Anne Tamar-Mattis, an intersex activist with Advocates for Informed Choice, has embraced the problematic concept of DSD (Disorders of Sex Development). She has just published a piece in which she seems surprised that this short-sighted choice is about to usher in a new era of repathologization of the people her organization serves. She notes:

    I am very concerned about the move to classify people with intersex conditions who reject their gender assignment as a subtype of the gender dysphoria diagnosis.

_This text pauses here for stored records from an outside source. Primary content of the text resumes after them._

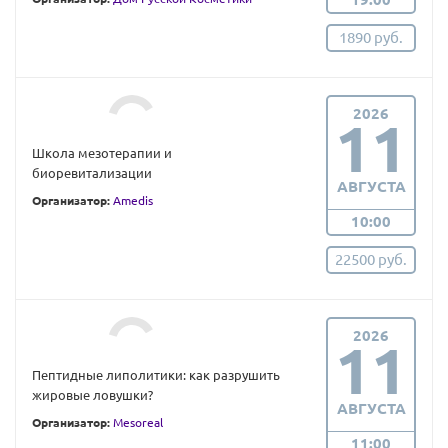
1890 руб.
2026
11
Школа мезотерапии и
биоревитализации
АВГУСТА
Организатор:
Amedis
10:00
22500 руб.
2026
11
Пептидные липолитики: как разрушить
жировые ловушки?
АВГУСТА
Организатор:
Mesoreal
11:00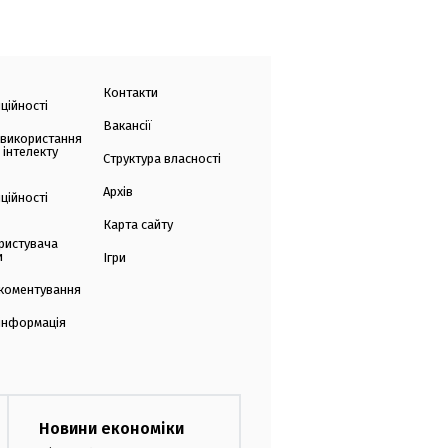
Контакти
ційності
Вакансії
 використання
 інтелекту
Структура власності
Архів
ційності
Карта сайту
ристувача
и
Ігри
коментування
 інформація
Новини економіки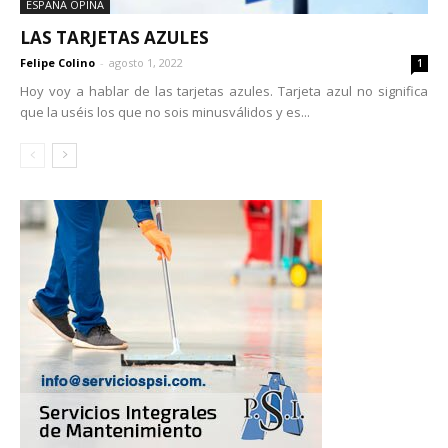
ESPAÑA OPINA
LAS TARJETAS AZULES
Felipe Colino
-
agosto 1, 2022
1
Hoy voy a hablar de las tarjetas azules. Tarjeta azul no significa
que la uséis los que no sois minusválidos y es...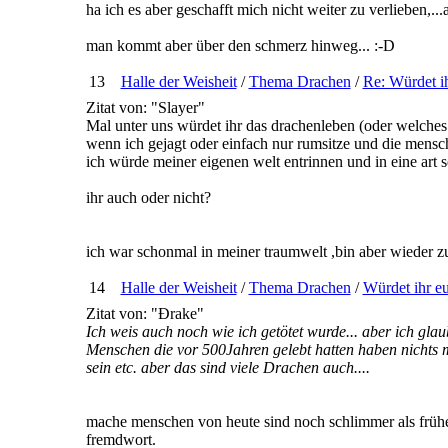
ha ich es aber geschafft mich nicht weiter zu verlieben,
man kommt aber über den schmerz hinweg... :-D
13
Halle der Weisheit
/
Thema Drachen
/
Re: Würdet ih
Zitat von: "Slayer"
Mal unter uns würdet ihr das drachenleben (oder welch
wenn ich gejagt oder einfach nur rumsitze und die mensc
ich würde meiner eigenen welt entrinnen und in eine art s
ihr auch oder nicht?
ich war schonmal in meiner traumwelt ,bin aber wieder z
14
Halle der Weisheit
/
Thema Drachen
/
Würdet ihr eu
Zitat von: "Ðrake"
Ich weis auch noch wie ich getötet wurde... aber ich glau
Menschen die vor 500Jahren gelebt hatten haben nichts mi
sein etc. aber das sind viele Drachen auch....
mache menschen von heute sind noch schlimmer als früher
fremdwort.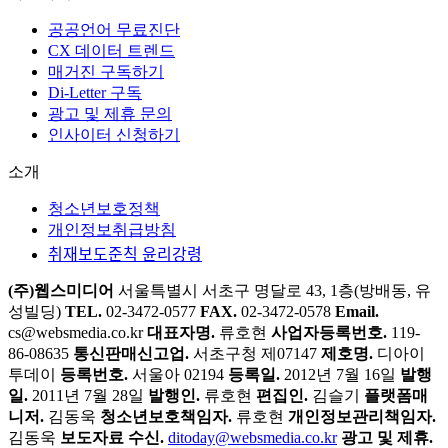
공공언어 무료진단
CX 데이터 트렌드
매거진 구독하기
Di-Letter 구독
광고 및 제휴 문의
인사이터 신청하기
소개
청소년보호정책
개인정보취급방침
취재보도준칙 윤리강령
(주)웹스미디어
서울특별시 서초구 명달로 43, 1층(방배동, 유
성빌딩)
TEL.
02-3472-0577
FAX.
02-3472-0578
Email.
cs@websmedia.co.kr
대표자명.
류호현
사업자등록번호.
119-
86-08635
통신판매신고업.
서초구청 제07147
제호명.
디아이
투데이
등록번호.
서울아 02194
등록일.
2012년 7월 16일
발행
일.
2011년 7월 28일
발행인.
류호현
편집인.
김슬기
플랫폼매
니저.
김동욱
청소년보호책임자.
류호현
개인정보관리책임자.
김동욱
보도자료 수신.
ditoday@websmedia.co.kr
광고 및 제휴.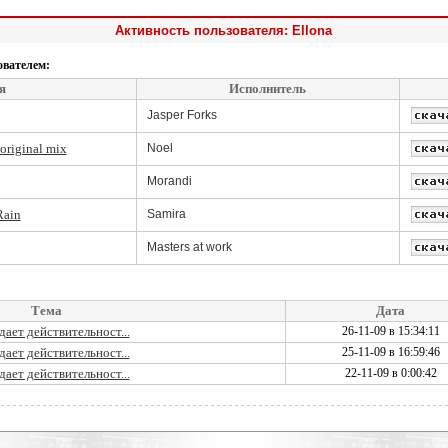
Активность пользователя: Ellona
ователем:
я
Исполнитель
Jasper Forks
original mix
Noel
Morandi
Rain
Samira
Masters at work
Тема
Дата
ает действительност...
26-11-09 в 15:34:11
ает действительност...
25-11-09 в 16:59:46
ает действительност...
22-11-09 в 0:00:42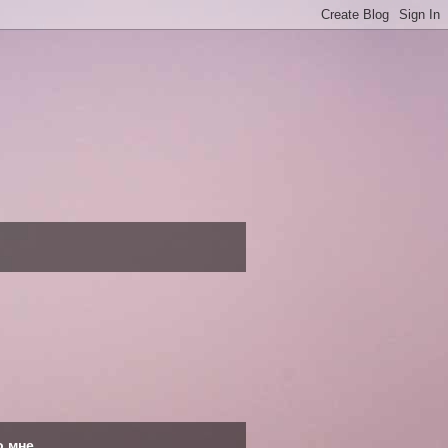
о мне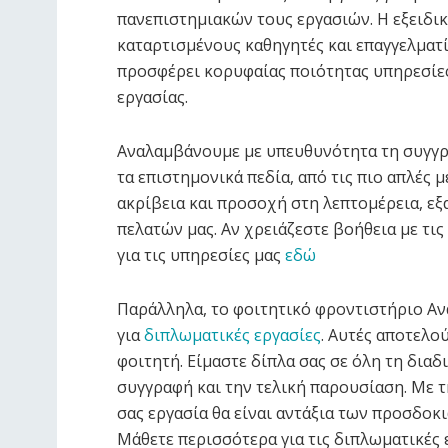
πανεπιστημιακών τους εργασιών. Η εξειδι
καταρτισμένους καθηγητές και επαγγελματ
προσφέρει κορυφαίας ποιότητας υπηρεσίες
εργασίας.
Αναλαμβάνουμε με υπευθυνότητα τη συγγρ
τα επιστημονικά πεδία, από τις πιο απλές μ
ακρίβεια και προσοχή στη λεπτομέρεια, ε
πελατών μας. Αν χρειάζεστε βοήθεια με τις
για τις υπηρεσίες μας
εδώ
Παράλληλα, το φοιτητικό φροντιστήριο Αν
για
διπλωματικές εργασίες
. Αυτές αποτελο
φοιτητή. Είμαστε δίπλα σας σε όλη τη διαδ
συγγραφή και την τελική παρουσίαση. Με τ
σας εργασία θα είναι αντάξια των προσδοκ
Μάθετε περισσότερα για τις διπλωματικές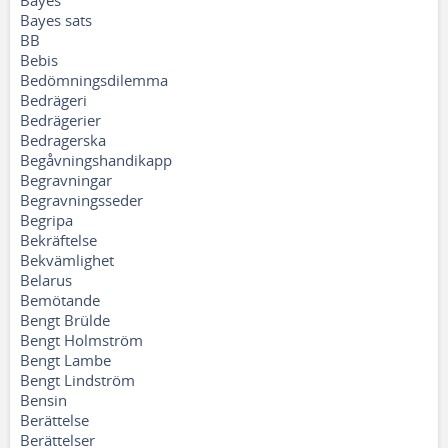
Bayes
Bayes sats
BB
Bebis
Bedömningsdilemma
Bedrägeri
Bedrägerier
Bedragerska
Begåvningshandikapp
Begravningar
Begravningsseder
Begripa
Bekräftelse
Bekvämlighet
Belarus
Bemötande
Bengt Brülde
Bengt Holmström
Bengt Lambe
Bengt Lindström
Bensin
Berättelse
Berättelser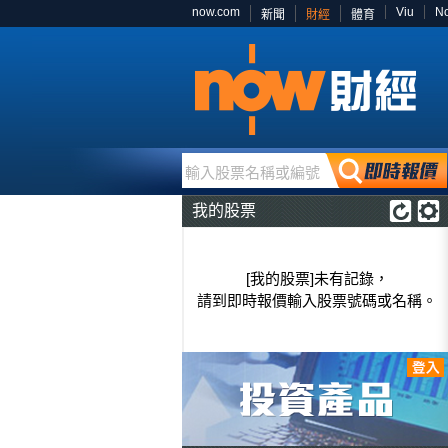
now.com
Viu
N
新聞
財經
體育
輸入股票名稱或編號
我的股票
[我的股票]未有記錄，
請到即時報價輸入股票號碼或名稱。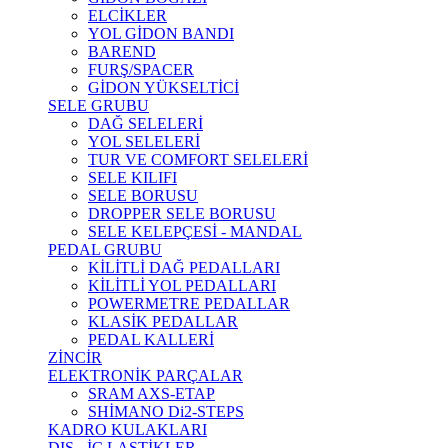
ELCİKLER
YOL GİDON BANDI
BAREND
FURŞ/SPACER
GİDON YÜKSELTİCİ
SELE GRUBU
DAĞ SELELERİ
YOL SELELERİ
TUR VE COMFORT SELELERİ
SELE KILIFI
SELE BORUSU
DROPPER SELE BORUSU
SELE KELEPÇESİ - MANDAL
PEDAL GRUBU
KİLİTLİ DAĞ PEDALLARI
KİLİTLİ YOL PEDALLARI
POWERMETRE PEDALLAR
KLASİK PEDALLAR
PEDAL KALLERİ
ZİNCİR
ELEKTRONİK PARÇALAR
SRAM AXS-ETAP
SHİMANO Di2-STEPS
KADRO KULAKLARI
DIŞ - İÇ LASTİKLER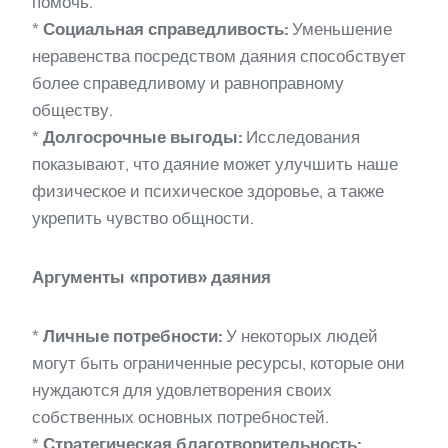
помочь.
*
Социальная справедливость:
Уменьшение
неравенства посредством даяния способствует
более справедливому и равноправному
обществу.
*
Долгосрочные выгоды:
Исследования
показывают, что даяние может улучшить наше
физическое и психическое здоровье, а также
укрепить чувство общности.
Аргументы «против» даяния
*
Личные потребности:
У некоторых людей
могут быть ограниченные ресурсы, которые они
нуждаются для удовлетворения своих
собственных основных потребностей.
*
Стратегическая благотворительность: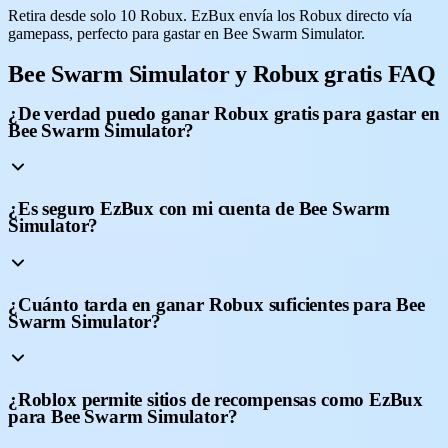
Retira desde solo 10 Robux. EzBux envía los Robux directo vía
gamepass, perfecto para gastar en Bee Swarm Simulator.
Bee Swarm Simulator y Robux gratis FAQ
¿De verdad puedo ganar Robux gratis para gastar en
Bee Swarm Simulator?
¿Es seguro EzBux con mi cuenta de Bee Swarm
Simulator?
¿Cuánto tarda en ganar Robux suficientes para Bee
Swarm Simulator?
¿Roblox permite sitios de recompensas como EzBux
para Bee Swarm Simulator?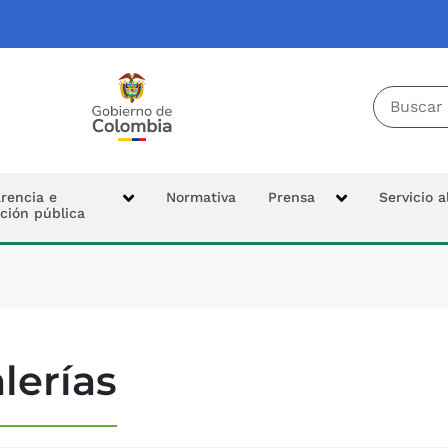
Buscador 
Tierras
Logo Colombia Potencia de la Vida
cipal
rencia e
Normativa
Prensa
Servicio 
ción pública
n
lerías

For years, many of us have pointed out that Gender Identity Disorder (GID) and Disorders of Sex Development (DSD) are merely variations on a theme. Both turn traits into diseases.
Title: Re: “DSD” supporters on track to get intersex listed among DSM-V’s disorders
Post by: spacial on June 25, 2011, 06:40:33 PM
I'm becoming increasingly concerned that, the inclusion of a problem as a mental health issue, is being used for what appear to be political/social reasons.

This is, effectively using mental illness as a tool of repression. It is utterly disgusting, politically, socially, democratically and medically.

I may, of course, have been misled by the reporting. All of the information I have is from that. I know, from experience, that these documents tend to be written in a manner that suits medicine, not the law. But strangely, there doesn't appear to have been much defense made, even by clinicians.

I am also deeply aware that the US standards of care for those legally detained, are among the poorest in the world. Most countires would consider, physical restrainsts for example, to be barbarac, cruel and uncivilised. Yet the US appears to have a list of protocals for these.